Thursday, 1 November 2012

Jonathan: Subsidy Protesters Almost Took Over My Government

President Goodluck Jonathan on Monday said he would have ceased to be the president of Nigeria during the protests that greeted the initial removal of fuel subsidy by his administration in January this year.

The President said but for some factors that was considered by aggrieved Nigerians, he would have been sacked him from office while the protest lasted.

He said the only thing that saved him from removal during the impasse was because he emerged President in a free and fair election through the genuine mandate of the voters.

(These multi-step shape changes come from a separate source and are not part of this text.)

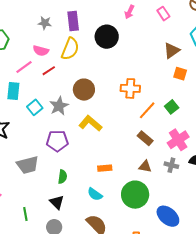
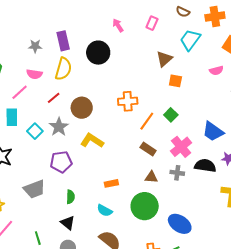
pink arrow: (129, 12) -> (118, 25), turned 128
pink rectangle: (163, 14) -> (152, 23), turned 64
red line: (49, 71) -> (54, 98), moved

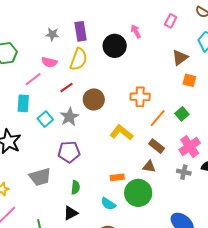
pink arrow: (118, 25) -> (136, 31), moved
yellow L-shape: (92, 141) -> (121, 133), moved
brown triangle: (151, 177) -> (149, 167), moved
green circle: (145, 206) -> (138, 193), moved
black triangle: (68, 223) -> (71, 213), turned 49

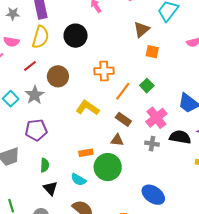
black circle: (115, 46) -> (76, 36), moved
black triangle: (71, 213) -> (50, 188), moved, turned -42

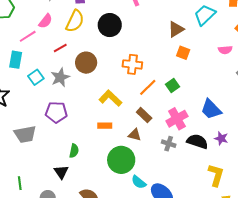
pink semicircle: (11, 42) -> (45, 21), turned -70
orange rectangle: (86, 153) -> (105, 126), moved
green semicircle: (45, 165) -> (74, 151), moved
cyan semicircle: (78, 180) -> (139, 182), moved

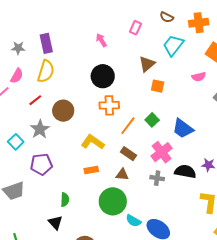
black circle: (110, 25) -> (103, 76), moved
cyan square: (36, 77) -> (16, 142), moved
blue trapezoid: (211, 109) -> (183, 128), moved

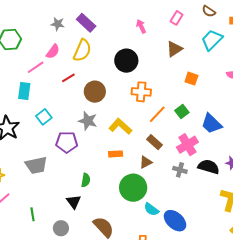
purple rectangle: (46, 43) -> (86, 23), turned -42
brown triangle: (147, 64) -> (174, 49), moved
black circle: (103, 76) -> (126, 61), moved
gray star: (40, 129) -> (88, 121), moved, turned -30
brown triangle: (122, 175) -> (146, 162), turned -40

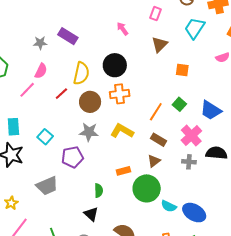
yellow semicircle: (82, 50) -> (81, 73), moved
cyan rectangle: (24, 91) -> (13, 127), moved
orange cross: (141, 92) -> (120, 94), moved
orange rectangle: (116, 154) -> (123, 171), moved

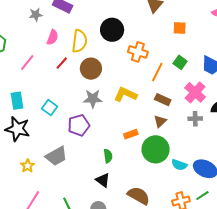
pink semicircle: (41, 71) -> (52, 37), moved
orange cross: (120, 94) -> (138, 52), moved, turned 30
yellow star: (11, 203) -> (28, 166), moved

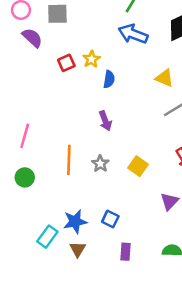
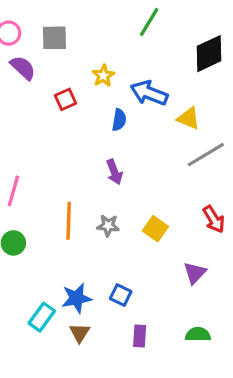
blue arrow: (133, 34) -> (149, 93), moved
yellow star: (91, 59) -> (103, 76), moved
gray star: (100, 164) -> (108, 226), turned -30

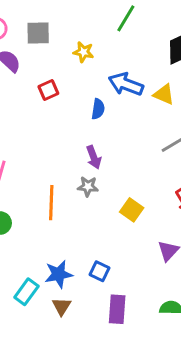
yellow star: (103, 76) -> (83, 52), moved, turned -30
yellow triangle: (189, 118) -> (164, 94), moved
gray star: (108, 226) -> (88, 186), moved
purple rectangle: (140, 336) -> (117, 309), size x1.4

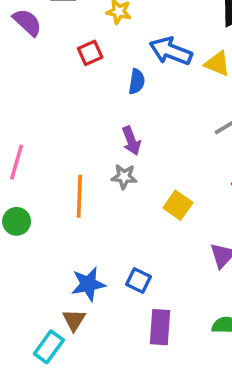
red square: (48, 90) -> (90, 53), moved
cyan rectangle: (26, 292) -> (49, 347), moved
brown triangle: (62, 306) -> (74, 320), moved

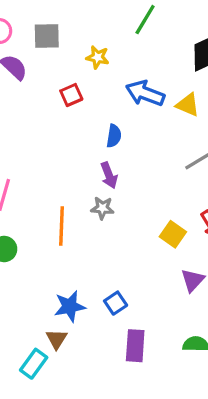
blue semicircle: (137, 82) -> (114, 136), moved
yellow square: (178, 205) -> (173, 234), moved
blue square: (138, 281) -> (116, 303), turned 30

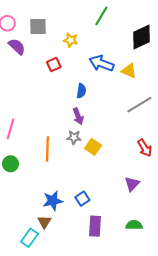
yellow square: (173, 234) -> (93, 147), moved

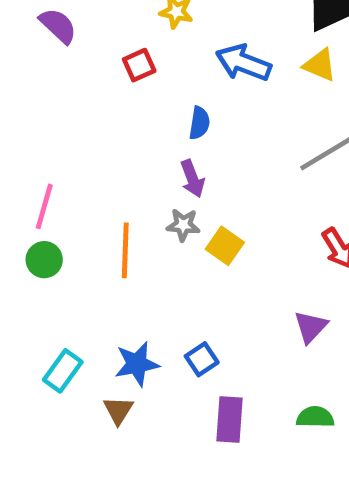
yellow triangle: (129, 71) -> (320, 65), moved
green circle: (10, 164) -> (44, 260), moved
cyan rectangle: (30, 238) -> (63, 371), moved

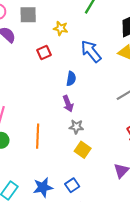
blue arrow: (243, 63) -> (91, 51), turned 30
gray star: (183, 225) -> (76, 127), moved
yellow square: (225, 246) -> (83, 150), moved

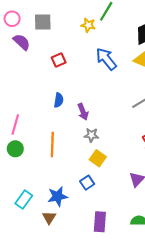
yellow star: (61, 28) -> (88, 25), moved
blue semicircle: (71, 79) -> (59, 100), moved
blue square: (72, 185) -> (87, 183), moved

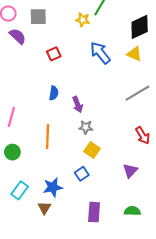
green circle: (15, 149) -> (12, 152), moved

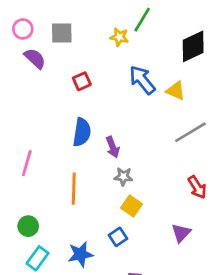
yellow triangle: (134, 54) -> (176, 91), moved
blue semicircle: (54, 93) -> (82, 132), size x1.5
green circle: (12, 152) -> (28, 226), moved

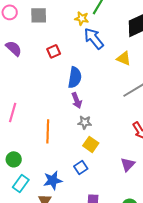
purple semicircle: (35, 58) -> (14, 48), moved
blue arrow: (142, 80) -> (94, 38), moved
blue semicircle: (82, 132) -> (75, 77), moved

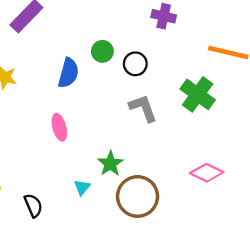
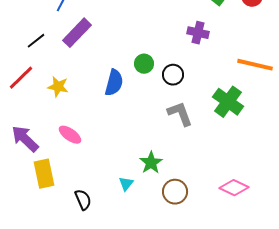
pink ellipse: (59, 127) -> (70, 135), moved, turned -40
pink diamond: (207, 173) -> (234, 188), moved
brown circle: (138, 196) -> (175, 192), size x0.7

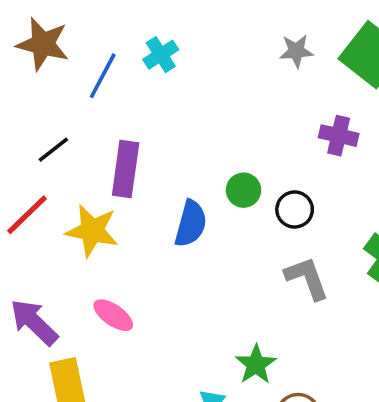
purple rectangle: (77, 33) -> (126, 169), moved, turned -36
yellow star: (58, 87) -> (92, 231), size x1.4

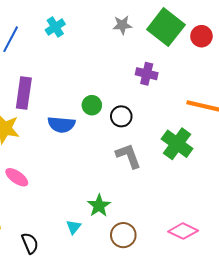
cyan cross: (161, 55) -> (55, 27), moved
blue semicircle: (191, 224) -> (61, 124), turned 80

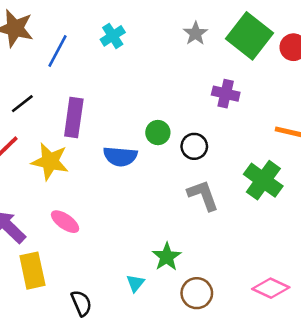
gray star: (122, 25) -> (196, 33), turned -30

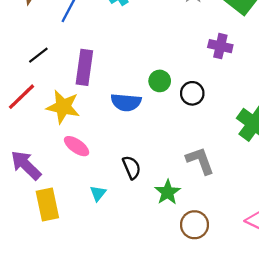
gray L-shape: (203, 195) -> (200, 161), moved
pink ellipse: (65, 222) -> (77, 146), moved
cyan triangle: (135, 283) -> (98, 193), moved
black semicircle: (81, 303) -> (132, 167), moved

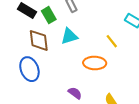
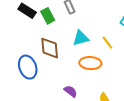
cyan triangle: (69, 36) -> (81, 38), moved
brown diamond: (39, 40) -> (50, 48), moved

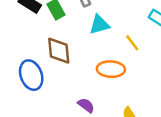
cyan triangle: (81, 38) -> (99, 25), moved

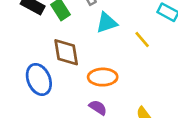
orange ellipse: (111, 69) -> (103, 77), moved

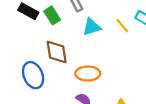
yellow line: (142, 40) -> (122, 26), moved

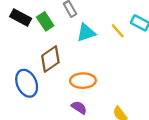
brown diamond: (57, 52) -> (50, 59), turned 65

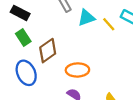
green rectangle: (45, 21) -> (23, 38), moved
cyan triangle: (86, 33) -> (86, 18), moved

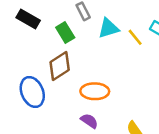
green rectangle: (23, 38) -> (65, 33), moved

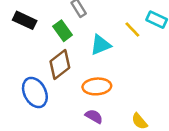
cyan triangle: (108, 28) -> (101, 45), moved

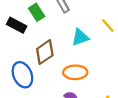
black rectangle: (25, 20) -> (17, 25), moved
green rectangle: (63, 31) -> (37, 12), moved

Jonathan spoke in Freetown, Sierra Leone, when he met with the chairman of that country’s National Electoral Commission, Mrs. Christiana Thorpe, and chairmen as well as presidential candidates of political parties contesting the country’s general elections on November 17.

He therefore advised stakeholders in Sierra Leone to work towards ensuring a free and fair election devoid of manipulation. “In Nigeria, I remember the fuel subsidy crisis all over the country, I could have been removed but I was confident of my mandate.

“When some people started talking of regime change, majority of the people who voted for me insisted that they elected me and what they were asking for was change of policy, not regime change; and that calmed down the situation.

“Credible elections give you the mandate of the people and confidence too. It is difficult to calm people down when elections are manipulated.”